The vast majority of American parents aspire for their children to grow up to be healthy, happy, and productive members of society. To meet those goals, we (mothers and fathers) are told that all must be sacrificed. If we don’t give parenting everything we’ve got, our kids will wind up unemployed, living in our basements, and there will be no one to blame but ourselves.
That’s what I like to call the “perfect parent myth,” and it’s ruining our child-rearing experience. In striving for perfection, parents are draining their resources and energy, pushing themselves too far, and depriving kids of vital growth experiences.
The standards of perfection for parents these days are exacting. Perfect parenting expectations begin with a drug-free natural birth. Once our young are born we must breastfeed each baby for years. If we can’t breastfeed (oh, the shame!) we must at least feed on demand. We must make our own baby food and feed our children only organics in BPA-free containers. Let’s also not forget to organize our children’s days so they are engaged in educational pursuits lest they fall behind the curve. We must be involved in every aspect of our children’s schools including long hours volunteering with the PTA and serving as a class parent. There is no free time for the perfect parent; there is only unlimited devotion to our children.

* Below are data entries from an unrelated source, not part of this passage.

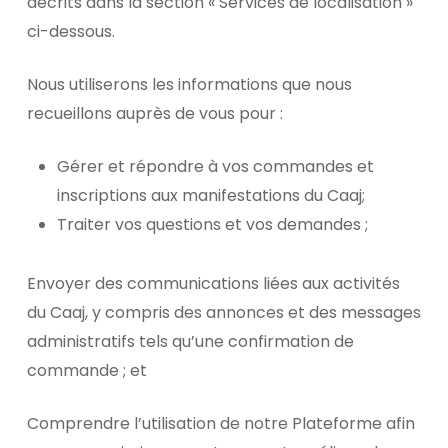
décrits dans la section « Services de localisation »
ci-dessous.
Nous utiliserons les informations que nous
recueillons auprès de vous pour :
Gérer et répondre à vos commandes et
inscriptions aux manifestations du Caaj;
Traiter vos questions et vos demandes ;
Envoyer des communications liées aux activités
du Caaj, y compris des annonces et des messages
administratifs tels qu’une confirmation de
commande ; et
Comprendre l’utilisation de notre Plateforme afin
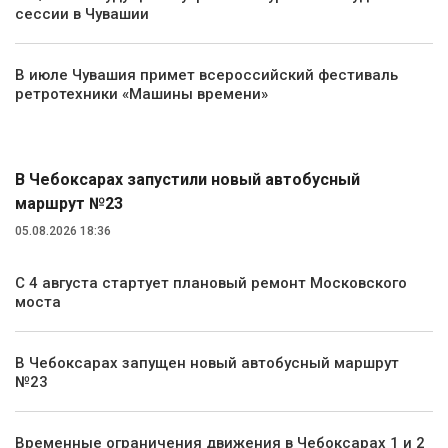
сессии в Чувашии
В июле Чувашия примет всероссийский фестиваль
ретротехники «Машины времени»
Транспорт
В Чебоксарах запустили новый автобусный
маршрут №23
05.08.2026 18:36
С 4 августа стартует плановый ремонт Московского
моста
В Чебоксарах запущен новый автобусный маршрут
№23
Временные ограничения движения в Чебоксарах 1 и 2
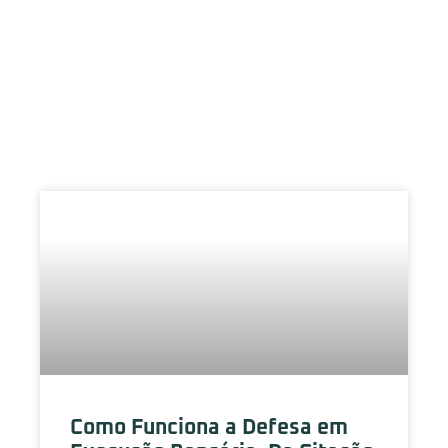
Blog
Como Funciona a Defesa em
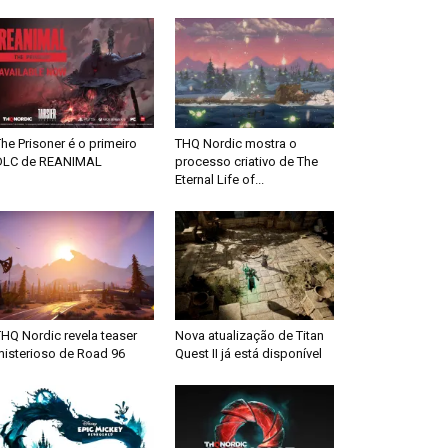
he Prisoner é o primeiro
THQ Nordic mostra o
DLC de REANIMAL
processo criativo de The
Eternal Life of...
HQ Nordic revela teaser
Nova atualização de Titan
misterioso de Road 96
Quest II já está disponível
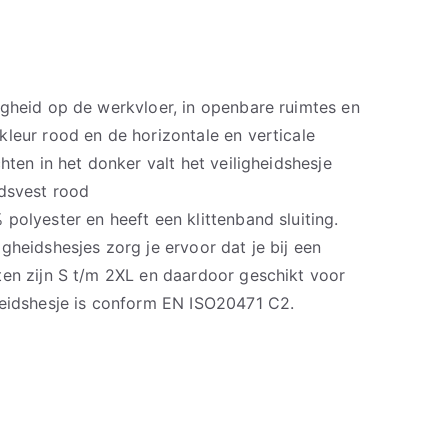
igheid op de werkvloer, in openbare ruimtes en
leur rood en de horizontale en verticale
hten in het donker valt het veiligheidshesje
dsvest rood
polyester en heeft een klittenband sluiting.
gheidshesjes zorg je ervoor dat je bij een
ten zijn S t/m 2XL en daardoor geschikt voor
heidshesje is conform EN ISO20471 C2.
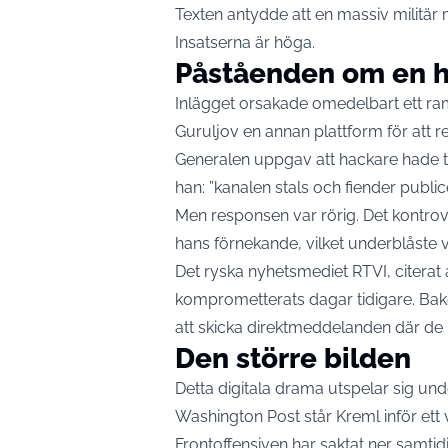
Texten antydde att en massiv militär m
Insatserna är höga.
Påståenden om en 
Inlägget orsakade omedelbart ett ramas
Guruljov en annan plattform för att r
Generalen uppgav att hackare hade ta
han: ”kanalen stals och fiender publice
Men responsen var rörig. Det kontrov
hans förnekande, vilket underblåste v
Det ryska nyhetsmediet RTVI, citerat
komprometterats dagar tidigare. Bak
att skicka direktmeddelanden där de
Den större bilden
Detta digitala drama utspelar sig und
Washington Post står Kreml inför ett v
Frontoffensiven har saktat ner samti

These standards are untenable. They’re also nutso crazy. Parents can’t be perfect. Why? Because we’re human and so are our children. Robots would be much easier to parent. They are predictable and when they are unruly we can shut them down. Parenting is nothing like that. And yet, parents still strive for perfection, feeling that if we can’t do all of those very difficult tasks then we are not doing right by our children.
Of course, real life — one that includes work, other children, illness, financial strain, and aging parents — gets in the way. Who has the time for all this? Who has the patience? Furthermore, there isn’t much research to support these claims. In fact, there is research to support just the opposite.
The late renowned pediatrician and psychoanalyst Donald Winnicott (my savior and, quite possibly, yours) viewed parenting in great contrast to these high-achieving ideals. Through Winnicott’s eyes, perfect parenting wasn’t merely unattainable — it wasn’t desirable. Yes, infants need immediate attention and all of their needs met. But as children grow, they are better off with the “good enough” parent, one who offers the space to forge ahead with increasing independence. Our efforts to meet every single want and desire of our children can hurt them in the end, because they fail to understand that real life is full of disappointments and struggles. Learning at an early age to press on through adversity builds strengths.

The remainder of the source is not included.